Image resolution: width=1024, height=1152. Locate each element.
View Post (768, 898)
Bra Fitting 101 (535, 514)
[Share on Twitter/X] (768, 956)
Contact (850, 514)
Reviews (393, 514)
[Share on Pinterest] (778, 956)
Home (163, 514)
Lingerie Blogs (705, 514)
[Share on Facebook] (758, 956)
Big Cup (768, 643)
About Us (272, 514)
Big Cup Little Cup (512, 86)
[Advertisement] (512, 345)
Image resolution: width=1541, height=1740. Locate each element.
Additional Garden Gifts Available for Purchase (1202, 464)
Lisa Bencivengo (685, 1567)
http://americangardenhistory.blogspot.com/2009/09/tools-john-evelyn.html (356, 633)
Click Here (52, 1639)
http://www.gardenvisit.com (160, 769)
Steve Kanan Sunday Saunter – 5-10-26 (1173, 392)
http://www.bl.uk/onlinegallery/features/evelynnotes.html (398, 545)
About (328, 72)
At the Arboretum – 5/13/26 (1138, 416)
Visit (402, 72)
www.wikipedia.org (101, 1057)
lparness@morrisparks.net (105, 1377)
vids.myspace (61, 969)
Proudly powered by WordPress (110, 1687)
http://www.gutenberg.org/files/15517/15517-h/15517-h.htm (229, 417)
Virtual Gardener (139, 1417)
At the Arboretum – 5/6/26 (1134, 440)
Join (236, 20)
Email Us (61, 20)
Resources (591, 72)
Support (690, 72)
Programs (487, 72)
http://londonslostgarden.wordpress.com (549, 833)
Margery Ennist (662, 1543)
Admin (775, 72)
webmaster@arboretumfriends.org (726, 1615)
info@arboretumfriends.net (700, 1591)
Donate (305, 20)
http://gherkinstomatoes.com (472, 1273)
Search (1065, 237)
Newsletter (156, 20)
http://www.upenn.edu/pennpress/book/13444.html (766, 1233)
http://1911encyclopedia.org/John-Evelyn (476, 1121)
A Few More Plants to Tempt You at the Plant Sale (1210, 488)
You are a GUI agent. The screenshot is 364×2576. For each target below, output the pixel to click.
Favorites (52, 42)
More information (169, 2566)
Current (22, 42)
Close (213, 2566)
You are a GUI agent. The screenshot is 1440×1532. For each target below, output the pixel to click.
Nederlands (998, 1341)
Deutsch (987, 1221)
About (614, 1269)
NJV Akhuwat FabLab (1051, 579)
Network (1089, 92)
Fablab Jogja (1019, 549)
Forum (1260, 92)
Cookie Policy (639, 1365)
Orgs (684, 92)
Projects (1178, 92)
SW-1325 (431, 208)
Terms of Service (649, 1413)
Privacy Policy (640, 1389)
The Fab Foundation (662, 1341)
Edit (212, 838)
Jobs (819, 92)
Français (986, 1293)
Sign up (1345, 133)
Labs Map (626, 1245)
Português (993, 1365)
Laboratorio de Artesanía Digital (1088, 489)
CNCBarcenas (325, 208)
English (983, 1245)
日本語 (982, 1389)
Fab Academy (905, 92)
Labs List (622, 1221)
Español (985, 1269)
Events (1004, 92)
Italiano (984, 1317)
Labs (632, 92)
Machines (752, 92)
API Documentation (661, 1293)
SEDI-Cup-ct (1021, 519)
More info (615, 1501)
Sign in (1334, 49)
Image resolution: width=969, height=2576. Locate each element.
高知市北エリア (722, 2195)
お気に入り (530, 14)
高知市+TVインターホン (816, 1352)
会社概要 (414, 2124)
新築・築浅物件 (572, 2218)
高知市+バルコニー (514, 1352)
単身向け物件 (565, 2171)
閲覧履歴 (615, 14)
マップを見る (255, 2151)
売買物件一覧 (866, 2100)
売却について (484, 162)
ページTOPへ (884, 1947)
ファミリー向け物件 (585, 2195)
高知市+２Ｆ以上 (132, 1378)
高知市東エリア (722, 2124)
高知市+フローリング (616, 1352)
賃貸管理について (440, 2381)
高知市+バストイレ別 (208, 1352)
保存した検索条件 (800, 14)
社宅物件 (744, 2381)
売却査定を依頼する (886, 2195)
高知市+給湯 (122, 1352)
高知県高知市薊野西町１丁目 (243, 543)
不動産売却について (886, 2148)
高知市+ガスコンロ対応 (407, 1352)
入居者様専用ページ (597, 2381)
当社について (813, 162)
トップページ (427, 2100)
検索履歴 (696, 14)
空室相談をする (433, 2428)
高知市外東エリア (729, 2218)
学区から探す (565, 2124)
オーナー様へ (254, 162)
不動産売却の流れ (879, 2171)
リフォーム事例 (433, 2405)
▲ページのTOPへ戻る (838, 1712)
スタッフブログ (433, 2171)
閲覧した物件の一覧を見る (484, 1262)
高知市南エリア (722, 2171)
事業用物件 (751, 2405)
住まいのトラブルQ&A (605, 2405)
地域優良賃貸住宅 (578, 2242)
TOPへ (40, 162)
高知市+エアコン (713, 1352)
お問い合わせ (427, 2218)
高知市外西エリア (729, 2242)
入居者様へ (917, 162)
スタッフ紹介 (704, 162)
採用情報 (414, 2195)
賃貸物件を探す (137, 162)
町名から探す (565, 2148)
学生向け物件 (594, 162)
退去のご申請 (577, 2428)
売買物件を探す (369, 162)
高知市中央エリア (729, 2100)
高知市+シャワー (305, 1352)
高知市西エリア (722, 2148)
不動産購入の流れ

:: What you need to do ::
Write all of the records out exactly, including every line.

:: Expected answer ::
Image resolution: width=1024, height=1152. Locate each element.
View Post (768, 898)
Bra Fitting 101 (535, 514)
[Share on Twitter/X] (768, 956)
Contact (850, 514)
Reviews (393, 514)
[Share on Pinterest] (778, 956)
Home (163, 514)
Lingerie Blogs (705, 514)
[Share on Facebook] (758, 956)
Big Cup (768, 643)
About Us (272, 514)
Big Cup Little Cup (512, 86)
[Advertisement] (512, 345)
Image resolution: width=1541, height=1740. Locate each element.
Additional Garden Gifts Available for Purchase (1202, 464)
Lisa Bencivengo (685, 1567)
http://americangardenhistory.blogspot.com/2009/09/tools-john-evelyn.html (356, 633)
Click Here (52, 1639)
http://www.gardenvisit.com (160, 769)
Steve Kanan Sunday Saunter – 5-10-26 (1173, 392)
http://www.bl.uk/onlinegallery/features/evelynnotes.html (398, 545)
About (328, 72)
At the Arboretum – 5/13/26 (1138, 416)
Visit (402, 72)
www.wikipedia.org (101, 1057)
lparness@morrisparks.net (105, 1377)
vids.myspace (61, 969)
Proudly powered by WordPress (110, 1687)
http://www.gutenberg.org/files/15517/15517-h/15517-h.htm (229, 417)
Virtual Gardener (139, 1417)
At the Arboretum – 5/6/26 (1134, 440)
Join (236, 20)
Email Us (61, 20)
Resources (591, 72)
Support (690, 72)
Programs (487, 72)
http://londonslostgarden.wordpress.com (549, 833)
Margery Ennist (662, 1543)
Admin (775, 72)
webmaster@arboretumfriends.org (726, 1615)
info@arboretumfriends.net (700, 1591)
Donate (305, 20)
http://gherkinstomatoes.com (472, 1273)
Search (1065, 237)
Newsletter (156, 20)
http://www.upenn.edu/pennpress/book/13444.html (766, 1233)
http://1911encyclopedia.org/John-Evelyn (476, 1121)
A Few More Plants to Tempt You at the Plant Sale (1210, 488)
You are a GUI agent. The screenshot is 364×2576. For each target below, output the pixel to click.
Favorites (52, 42)
More information (169, 2566)
Current (22, 42)
Close (213, 2566)
You are a GUI agent. The screenshot is 1440×1532. For each target below, output the pixel to click.
Nederlands (998, 1341)
Deutsch (987, 1221)
About (614, 1269)
NJV Akhuwat FabLab (1051, 579)
Network (1089, 92)
Fablab Jogja (1019, 549)
Forum (1260, 92)
Cookie Policy (639, 1365)
Orgs (684, 92)
Projects (1178, 92)
SW-1325 (431, 208)
Terms of Service (649, 1413)
Privacy Policy (640, 1389)
The Fab Foundation (662, 1341)
Edit (212, 838)
Jobs (819, 92)
Français (986, 1293)
Sign up (1345, 133)
Labs Map (626, 1245)
Português (993, 1365)
Laboratorio de Artesanía Digital (1088, 489)
CNCBarcenas (325, 208)
English (983, 1245)
日本語 (982, 1389)
Fab Academy (905, 92)
Labs List (622, 1221)
Español (985, 1269)
Events (1004, 92)
Italiano (984, 1317)
Labs (632, 92)
Machines (752, 92)
API Documentation (661, 1293)
SEDI-Cup-ct (1021, 519)
More info (615, 1501)
Sign in (1334, 49)
Image resolution: width=969, height=2576. Locate each element.
高知市北エリア (722, 2195)
お気に入り (530, 14)
高知市+TVインターホン (816, 1352)
会社概要 (414, 2124)
新築・築浅物件 (572, 2218)
高知市+バルコニー (514, 1352)
単身向け物件 (565, 2171)
閲覧履歴 (615, 14)
マップを見る (255, 2151)
売買物件一覧 (866, 2100)
売却について (484, 162)
ページTOPへ (884, 1947)
ファミリー向け物件 (585, 2195)
高知市+２Ｆ以上 (132, 1378)
高知市東エリア (722, 2124)
高知市+フローリング (616, 1352)
賃貸管理について (440, 2381)
高知市+バストイレ別 (208, 1352)
保存した検索条件 (800, 14)
社宅物件 (744, 2381)
売却査定を依頼する (886, 2195)
高知市+給湯 (122, 1352)
高知県高知市薊野西町１丁目 (243, 543)
不動産売却について (886, 2148)
高知市+ガスコンロ対応 (407, 1352)
入居者様専用ページ (597, 2381)
当社について (813, 162)
トップページ (427, 2100)
検索履歴 (696, 14)
空室相談をする (433, 2428)
高知市外東エリア (729, 2218)
学区から探す (565, 2124)
オーナー様へ (254, 162)
不動産売却の流れ (879, 2171)
リフォーム事例 (433, 2405)
▲ページのTOPへ戻る (838, 1712)
スタッフブログ (433, 2171)
閲覧した物件の一覧を見る (484, 1262)
高知市南エリア (722, 2171)
事業用物件 (751, 2405)
住まいのトラブルQ&A (605, 2405)
地域優良賃貸住宅 (578, 2242)
TOPへ (40, 162)
高知市+エアコン (713, 1352)
お問い合わせ (427, 2218)
高知市外西エリア (729, 2242)
入居者様へ (917, 162)
スタッフ紹介 (704, 162)
採用情報 (414, 2195)
賃貸物件を探す (137, 162)
町名から探す (565, 2148)
学生向け物件 (594, 162)
退去のご申請 (577, 2428)
売買物件を探す (369, 162)
高知市中央エリア (729, 2100)
高知市+シャワー (305, 1352)
高知市西エリア (722, 2148)
不動産購入の流れ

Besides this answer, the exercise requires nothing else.